The bulk of the research that defends the oil sands development is done by the Regional Aquatics Monitoring Program (RAMP). RAMP studies show that deformity rates are normal compared to historical data and the deformity rates in rivers upstream of the oil sands. These results are dubious, however, as RAMP is funded largely by those energy companies with direct interests in the relevant environments. Further, unlike academia, where peer review happens on a per study basis, RAMP does a peer review of the entire organization only once every five years. Hence, RAMP cannot be said to meet widely accepted scientific standards.
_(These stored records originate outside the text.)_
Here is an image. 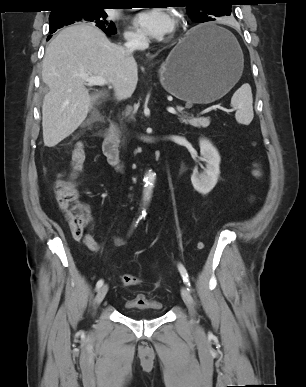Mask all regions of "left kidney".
<instances>
[{
  "instance_id": "1",
  "label": "left kidney",
  "mask_w": 306,
  "mask_h": 387,
  "mask_svg": "<svg viewBox=\"0 0 306 387\" xmlns=\"http://www.w3.org/2000/svg\"><path fill=\"white\" fill-rule=\"evenodd\" d=\"M200 154L202 161L206 162L204 171L199 173L194 169L191 176V182L194 189L205 195L208 194L217 184L220 174V155L217 149L206 139L199 141Z\"/></svg>"
}]
</instances>
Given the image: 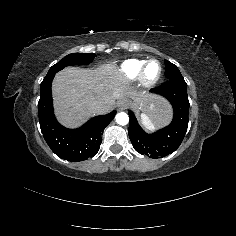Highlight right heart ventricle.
Segmentation results:
<instances>
[{"label": "right heart ventricle", "instance_id": "e07e8e85", "mask_svg": "<svg viewBox=\"0 0 236 236\" xmlns=\"http://www.w3.org/2000/svg\"><path fill=\"white\" fill-rule=\"evenodd\" d=\"M145 59L126 60L119 68L117 76L124 81H134L139 78L140 72L146 63Z\"/></svg>", "mask_w": 236, "mask_h": 236}]
</instances>
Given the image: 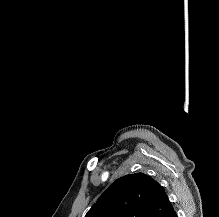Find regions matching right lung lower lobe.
<instances>
[{
  "mask_svg": "<svg viewBox=\"0 0 219 217\" xmlns=\"http://www.w3.org/2000/svg\"><path fill=\"white\" fill-rule=\"evenodd\" d=\"M168 217H178L175 211H172Z\"/></svg>",
  "mask_w": 219,
  "mask_h": 217,
  "instance_id": "1",
  "label": "right lung lower lobe"
}]
</instances>
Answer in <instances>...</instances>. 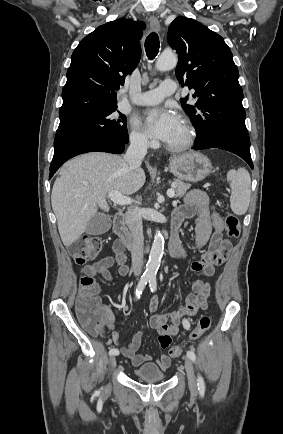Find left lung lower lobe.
Wrapping results in <instances>:
<instances>
[{
    "label": "left lung lower lobe",
    "instance_id": "left-lung-lower-lobe-1",
    "mask_svg": "<svg viewBox=\"0 0 283 434\" xmlns=\"http://www.w3.org/2000/svg\"><path fill=\"white\" fill-rule=\"evenodd\" d=\"M207 148H219L222 150H226L229 152H232L238 156H240L242 159H244L248 165L253 169V163L251 159L250 149H246L237 145H231V144H216V145H209V146H201L196 145L195 150H201V149H207Z\"/></svg>",
    "mask_w": 283,
    "mask_h": 434
}]
</instances>
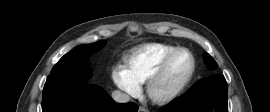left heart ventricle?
<instances>
[{
	"label": "left heart ventricle",
	"instance_id": "left-heart-ventricle-1",
	"mask_svg": "<svg viewBox=\"0 0 270 112\" xmlns=\"http://www.w3.org/2000/svg\"><path fill=\"white\" fill-rule=\"evenodd\" d=\"M191 68V59L186 52L178 53L169 63L163 77L156 86L158 95L175 89L186 77Z\"/></svg>",
	"mask_w": 270,
	"mask_h": 112
}]
</instances>
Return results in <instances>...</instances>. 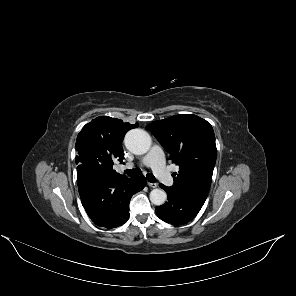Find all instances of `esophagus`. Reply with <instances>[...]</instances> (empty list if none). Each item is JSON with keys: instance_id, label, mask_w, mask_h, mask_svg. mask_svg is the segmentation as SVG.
Returning <instances> with one entry per match:
<instances>
[{"instance_id": "obj_1", "label": "esophagus", "mask_w": 296, "mask_h": 296, "mask_svg": "<svg viewBox=\"0 0 296 296\" xmlns=\"http://www.w3.org/2000/svg\"><path fill=\"white\" fill-rule=\"evenodd\" d=\"M147 185H148L149 187H151V188H156V187H158V184H157V183H150V182H148Z\"/></svg>"}]
</instances>
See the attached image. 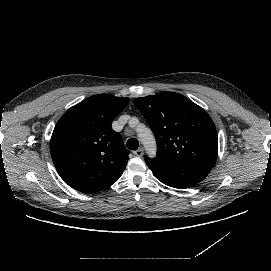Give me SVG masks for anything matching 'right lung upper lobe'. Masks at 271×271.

Concerns have been raised concerning the negative impacts that the oil sands have on public health, including higher than normal rates of cancer among residents of Fort Chipewyan. In August 2011, the Alberta government initiated a provincial health study to examine whether a link exists between the higher rates of cancer and the oil sands emissions. It has also been suggested that other wildlife has been negatively affected by the oil sands; for instance, moose were found in a 2006 study to have as high as 453 times the acceptable levels of arsenic in their systems, though later studies lowered this to 17 to 33 times the acceptable level (although below international thresholds for consumption).
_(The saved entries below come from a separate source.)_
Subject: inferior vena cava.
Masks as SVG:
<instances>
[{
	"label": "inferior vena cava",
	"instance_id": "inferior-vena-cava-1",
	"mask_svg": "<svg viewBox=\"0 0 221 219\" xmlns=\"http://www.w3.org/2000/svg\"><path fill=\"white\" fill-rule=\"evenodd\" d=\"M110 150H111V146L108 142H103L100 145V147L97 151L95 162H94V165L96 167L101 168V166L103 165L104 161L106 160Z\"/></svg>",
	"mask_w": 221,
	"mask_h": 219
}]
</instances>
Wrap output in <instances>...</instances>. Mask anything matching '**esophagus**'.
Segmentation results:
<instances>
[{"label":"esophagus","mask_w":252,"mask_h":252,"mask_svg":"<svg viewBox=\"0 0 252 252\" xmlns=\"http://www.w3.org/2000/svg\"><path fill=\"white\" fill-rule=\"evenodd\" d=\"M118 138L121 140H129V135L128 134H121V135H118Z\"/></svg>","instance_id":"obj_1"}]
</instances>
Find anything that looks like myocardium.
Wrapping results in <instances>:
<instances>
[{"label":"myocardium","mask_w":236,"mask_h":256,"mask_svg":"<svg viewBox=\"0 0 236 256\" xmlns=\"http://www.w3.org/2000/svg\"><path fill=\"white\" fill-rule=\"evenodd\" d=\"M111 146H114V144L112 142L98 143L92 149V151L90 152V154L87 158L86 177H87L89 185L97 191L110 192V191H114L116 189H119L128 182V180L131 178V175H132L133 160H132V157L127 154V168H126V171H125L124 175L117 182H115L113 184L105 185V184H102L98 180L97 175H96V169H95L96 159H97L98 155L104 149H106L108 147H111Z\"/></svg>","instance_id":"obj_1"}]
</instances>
Approximately 1.0–1.25 gigajoules (280–350 kWh) of energy is needed to extract a barrel of bitumen and upgrade it to synthetic crude. As of 2006, most of this is produced by burning natural gas. Since a barrel of oil equivalent is about 6.117 gigajoules (1,699 kWh), its EROEI is 5–6. That means this extracts about 5 or 6 times as much energy as is consumed. Energy efficiency is expected to improve to average of 900 cubic feet (25 m3) of natural gas or 0.945 gigajoules (263 kWh) of energy per barrel by 2015, giving an EROEI of about 6.5.
Alternatives to natural gas exist and are available in the oil sands area. Bitumen can itself be used as the fuel, consuming about 30–35% of the raw bitumen per produced unit of synthetic crude. Nexen's Long Lake project will use a proprietary deasphalting technology to upgrade the bitumen, using asphaltene residue fed to a gasifier whose syngas will be used by a cogeneration turbine and a hydrogen producing unit, providing all the energy needs of the project: steam, hydrogen, and electricity. Thus, it will produce syncrude without consuming natural gas, but the capital cost is very high.